Yaron Haviv is a serial entrepreneur who has deep technological experience in the fields of big data, cloud, storage and networking. Prior to Iguazio, Yaron was the Vice President of Datacenter Solutions at Mellanox, where he led technology innovation, software development and solution integrations. He was also the CTO and Vice President of R&D at Voltaire, a high-performance computing, IO and networking company. Yaron is a CNCF member and one of the authors in the CNCF working group. He presented in various events including KubeCon + CloudNativeCon, Spark + AI Summit and Strata.
Apache Spark has introduced a powerful engine for distributed data processing, providing unmatched capabilities to handle petabytes of data across multiple servers. Its capabilities and performance unseated other technologies in the Hadoop world, but while Spark provides a lot of power, it also comes with a high maintenance cost, which is why we now see innovations to simplify the Spark infrastructure. Kubernetes on its right, offers a simplified way to manage infrastructure and applications. Kubernetes provides a practical approach to isolated workloads, limiting the use of resources, deploying on-demand and scaling as needed. Yaron Haviv will explain how to work with Kubernetes to build a single workflow with Spark based data preparation and ML tasks. Participants will learn how running Spark with Kubernetes enables users to unify analytics and data science on a single cloud-native architecture and eliminate the overhead of an extra big data cluster managed by different tools.

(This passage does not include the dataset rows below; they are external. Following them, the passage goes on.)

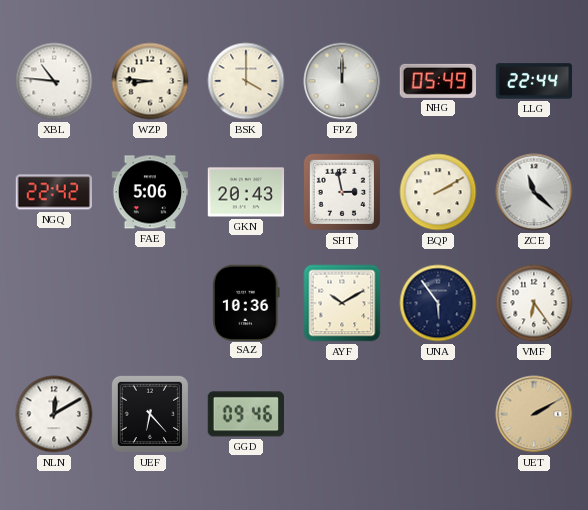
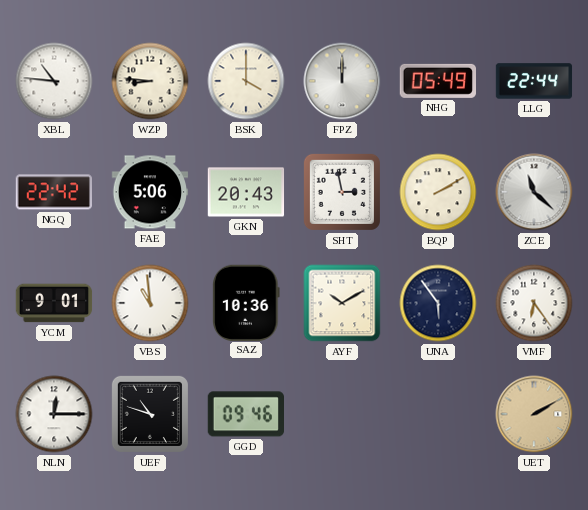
YCM: none -> 9:01
VBS: none -> 10:59
NLN: 12:10 -> 12:15
UEF: 6:23 -> 10:48
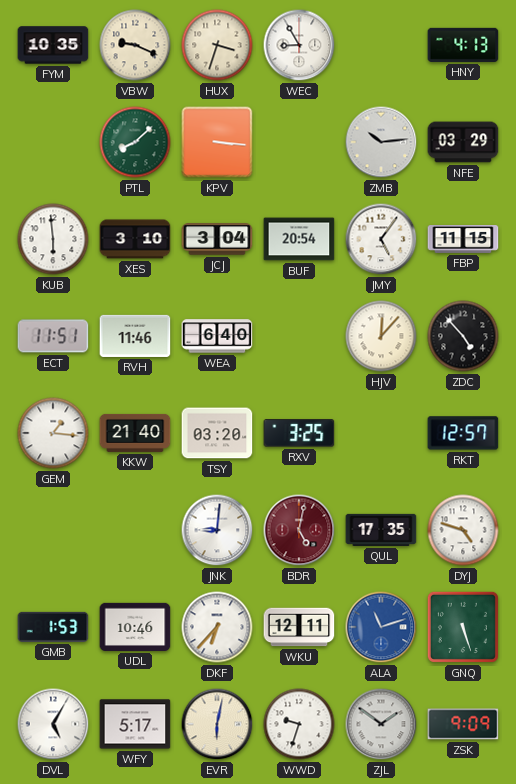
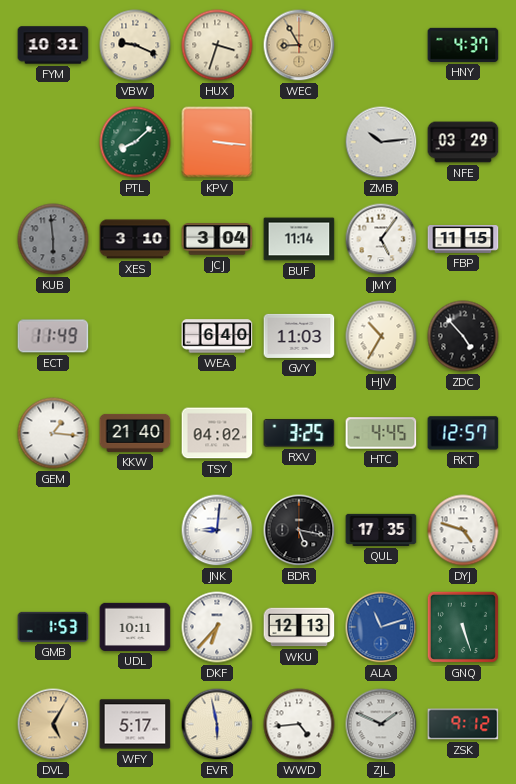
FYM: 10:35 -> 10:31
WEC dial: white -> champagne
HNY: 4:13 -> 4:37
KUB dial: white -> grey
BUF: 20:54 -> 11:14
ECT: 11:51 -> 11:49
RVH: 11:46 -> none
GVY: none -> 11:03
HJV: 12:07 -> 10:35
TSY: 03:20 -> 04:02
HTC: none -> 4:45
BDR: 5:02 -> 5:17
BDR dial: burgundy -> black
UDL: 10:46 -> 10:11
WKU: 12:11 -> 12:13
DVL dial: white -> champagne
EVR: 6:02 -> 5:58
WWD: 9:33 -> 4:44
ZJL: 1:51 -> 1:49
ZSK: 9:09 -> 9:12
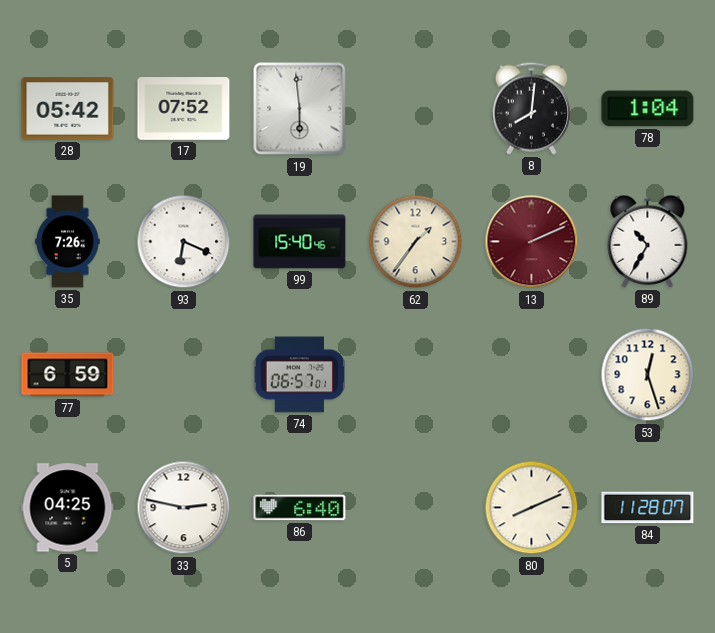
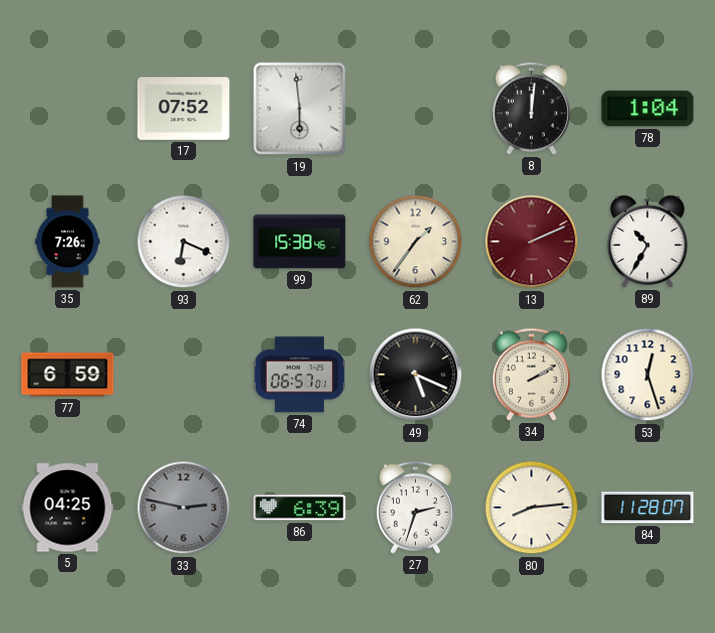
28: 05:42 -> none
8: 8:01 -> 12:01
99: 15:40 -> 15:38
49: none -> 5:19
34: none -> 2:10
33 dial: white -> grey
86: 6:40 -> 6:39
27: none -> 2:33
80: 8:11 -> 8:14
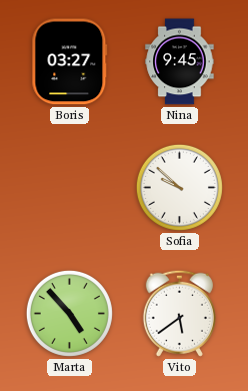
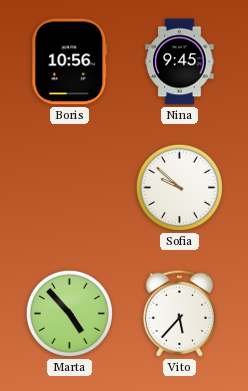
Boris: 03:27 -> 10:56
Vito: 5:39 -> 5:37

Deploying machine learning models from training to production requires companies to deal with the complexity of moving workloads through different pipelines and re-writing code from scratch. Yaron Haviv will explain how to automatically transfer machine learning models to production by running Spark as a microservice for inferencing, achieving auto-scaling, versioning and security. He will demonstrate how to feed feature vectors aggregated from multivariate real-time and historical data to machine learning models and serverless functions for real-time dashboards and actions.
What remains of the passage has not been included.